How should I store the chocolate-filled sablés, and how long will they stay fresh?
Once the cookies are completely cool, layer them between sheets of baking paper in an airtight tin or snap-top container and keep them in a cool, dry spot (not the fridge). Stored this way they stay crisp and taste fresh for about 4–5 days; after that the shortbread softens. If you need a longer shelf life, freeze the sablés for up to a month and let them thaw at room temperature.
Can I prepare the shortbread dough ahead of time and freeze it for later baking?
Yes—this dough freezes very well. Shape it into a flat disc (or roll and cut the rounds, if you prefer), wrap tightly in plastic and then in a zip-top freezer bag; it will keep for about 2 months. Thaw overnight in the refrigerator, then proceed with rolling/cutting or baking straight from frozen, adding 1–2 extra minutes to the bake time.

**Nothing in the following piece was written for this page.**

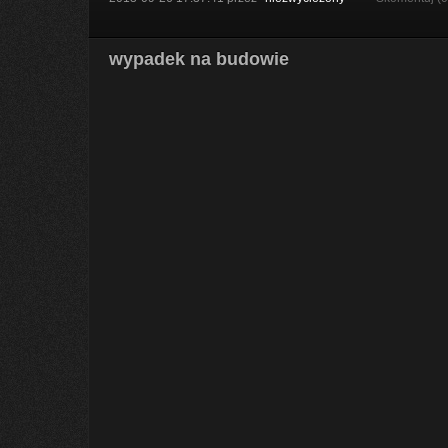
wypadek na budowie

How do I stop the chocolate filling from leaking out while the cookies bake?
Make sure the ganache (or spread) is cool and slightly thick before spooning it on, then leave a 5 mm border so it doesn’t ooze when pressed. Lightly brush that border with water or beaten egg, press the top round on firmly to crimp out any air pockets, and chill the assembled cookies until the dough is hard—cold, well-sealed edges stay shut in the oven.